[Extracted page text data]
- - - -

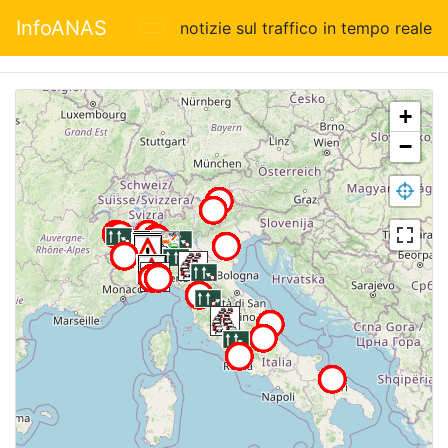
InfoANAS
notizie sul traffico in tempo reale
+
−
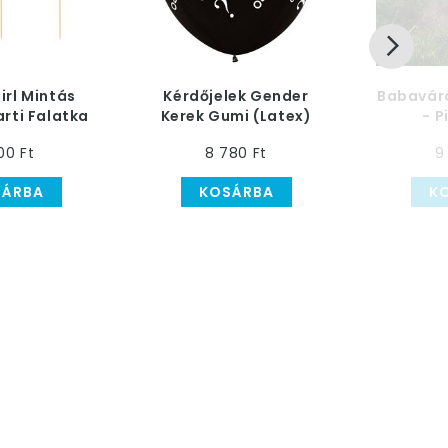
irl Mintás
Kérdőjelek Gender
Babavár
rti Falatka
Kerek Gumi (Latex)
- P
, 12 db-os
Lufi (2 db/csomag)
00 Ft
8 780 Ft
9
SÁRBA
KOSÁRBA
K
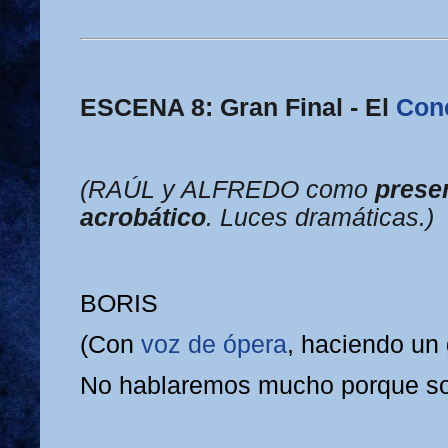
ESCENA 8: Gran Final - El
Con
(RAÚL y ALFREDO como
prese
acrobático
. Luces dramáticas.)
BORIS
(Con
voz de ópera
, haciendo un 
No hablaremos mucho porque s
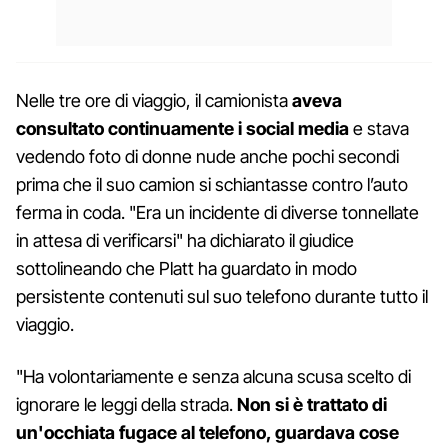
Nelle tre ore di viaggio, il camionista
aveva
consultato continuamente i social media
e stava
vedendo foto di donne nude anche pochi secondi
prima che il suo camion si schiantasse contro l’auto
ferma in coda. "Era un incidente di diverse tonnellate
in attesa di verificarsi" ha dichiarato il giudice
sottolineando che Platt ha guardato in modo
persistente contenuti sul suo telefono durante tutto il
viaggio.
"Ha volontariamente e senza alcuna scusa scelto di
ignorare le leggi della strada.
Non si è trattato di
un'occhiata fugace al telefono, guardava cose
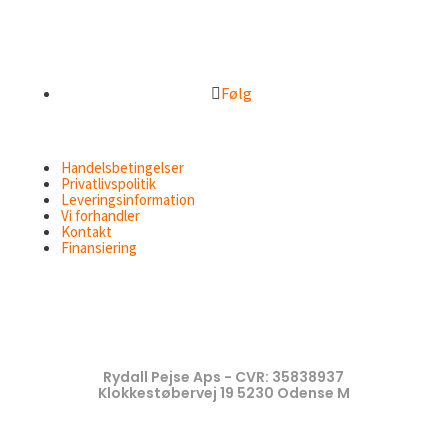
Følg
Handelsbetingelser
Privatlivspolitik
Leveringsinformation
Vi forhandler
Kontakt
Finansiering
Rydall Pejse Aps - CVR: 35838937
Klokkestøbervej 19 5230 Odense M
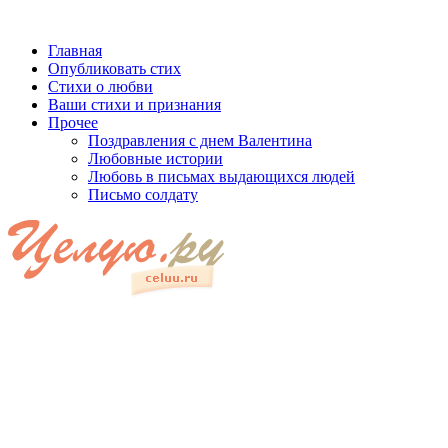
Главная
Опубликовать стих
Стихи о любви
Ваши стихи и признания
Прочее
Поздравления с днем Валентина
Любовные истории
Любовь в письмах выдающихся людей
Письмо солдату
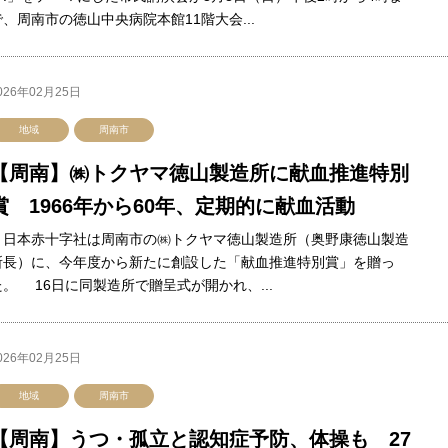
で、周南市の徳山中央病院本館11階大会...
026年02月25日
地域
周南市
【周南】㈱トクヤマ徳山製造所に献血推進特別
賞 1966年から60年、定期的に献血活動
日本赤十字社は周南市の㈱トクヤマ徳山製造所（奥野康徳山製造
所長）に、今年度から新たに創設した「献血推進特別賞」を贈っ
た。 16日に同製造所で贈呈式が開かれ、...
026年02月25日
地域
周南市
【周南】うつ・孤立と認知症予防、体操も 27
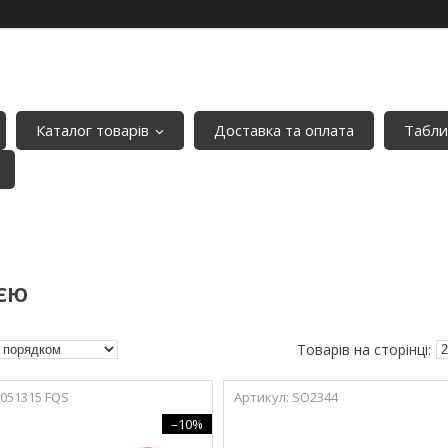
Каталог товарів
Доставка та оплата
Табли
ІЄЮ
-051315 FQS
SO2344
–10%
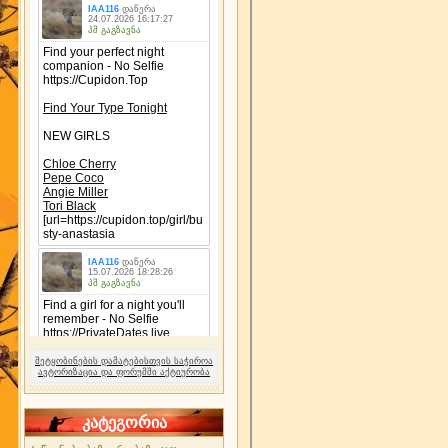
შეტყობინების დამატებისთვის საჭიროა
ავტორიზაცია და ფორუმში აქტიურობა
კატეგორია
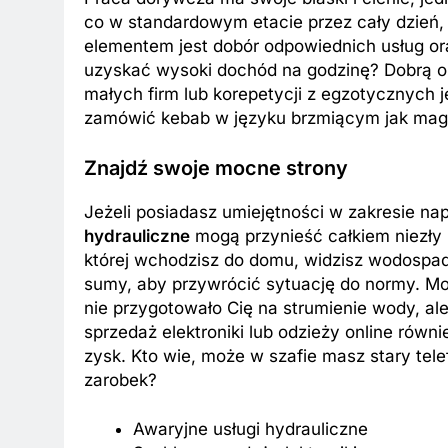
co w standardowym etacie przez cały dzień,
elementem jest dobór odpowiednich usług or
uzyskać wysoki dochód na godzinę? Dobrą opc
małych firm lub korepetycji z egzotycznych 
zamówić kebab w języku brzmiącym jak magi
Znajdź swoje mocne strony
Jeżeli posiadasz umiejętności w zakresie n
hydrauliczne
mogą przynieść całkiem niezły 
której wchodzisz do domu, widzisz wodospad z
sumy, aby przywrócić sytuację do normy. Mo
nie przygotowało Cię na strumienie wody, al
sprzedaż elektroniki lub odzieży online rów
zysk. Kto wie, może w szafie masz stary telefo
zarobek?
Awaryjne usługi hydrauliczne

- - - -

§ **Problem description**
From the first line to the last, reproduce the records above exactly and skip the pictures.

§ **Result of this exercise**
InfoANAS
notizie sul traffico in tempo reale
+
−
irl Mintás
Kérdőjelek Gender
Babavár
rti Falatka
Kerek Gumi (Latex)
- P
, 12 db-os
Lufi (2 db/csomag)
00 Ft
8 780 Ft
9
SÁRBA
KOSÁRBA
K
ESCENA 8: Gran Final - El
Con
(RAÚL y ALFREDO como
prese
acrobático
. Luces dramáticas.)
BORIS
(Con
voz de ópera
, haciendo un 
No hablaremos mucho porque s
Nelle tre ore di viaggio, il camionista
aveva
consultato continuamente i social media
e stava
vedendo foto di donne nude anche pochi secondi
prima che il suo camion si schiantasse contro l’auto
ferma in coda. "Era un incidente di diverse tonnellate
in attesa di verificarsi" ha dichiarato il giudice
sottolineando che Platt ha guardato in modo
persistente contenuti sul suo telefono durante tutto il
viaggio.
"Ha volontariamente e senza alcuna scusa scelto di
ignorare le leggi della strada.
Non si è trattato di
un'occhiata fugace al telefono, guardava cose
Følg
Handelsbetingelser
Privatlivspolitik
Leveringsinformation
Vi forhandler
Kontakt
Finansiering
Rydall Pejse Aps - CVR: 35838937
Klokkestøbervej 19 5230 Odense M
Главная
Опубликовать стих
Стихи о любви
Ваши стихи и признания
Прочее
Поздравления с днем Валентина
Любовные истории
Любовь в письмах выдающихся людей
Письмо солдату
で、周南市の徳山中央病院本館11階大会...
026年02月25日
地域
周南市
【周南】㈱トクヤマ徳山製造所に献血推進特別
賞 1966年から60年、定期的に献血活動
日本赤十字社は周南市の㈱トクヤマ徳山製造所（奥野康徳山製造
所長）に、今年度から新たに創設した「献血推進特別賞」を贈っ
た。 16日に同製造所で贈呈式が開かれ、...
026年02月25日
地域
周南市
【周南】うつ・孤立と認知症予防、体操も 27
Каталог товарів
Доставка та оплата
Табли
ІЄЮ
-051315 FQS
SO2344
–10%
შეტყობინების დამატებისთვის საჭიროა
ავტორიზაცია და ფორუმში აქტიურობა
კატეგორია
co w standardowym etacie przez cały dzień,
elementem jest dobór odpowiednich usług or
uzyskać wysoki dochód na godzinę? Dobrą opc
małych firm lub korepetycji z egzotycznych 
zamówić kebab w języku brzmiącym jak magi
Znajdź swoje mocne strony
Jeżeli posiadasz umiejętności w zakresie n
hydrauliczne
mogą przynieść całkiem niezły 
której wchodzisz do domu, widzisz wodospad z
sumy, aby przywrócić sytuację do normy. Mo
nie przygotowało Cię na strumienie wody, al
sprzedaż elektroniki lub odzieży online rów
zysk. Kto wie, może w szafie masz stary telefo
zarobek?
Awaryjne usługi hydrauliczne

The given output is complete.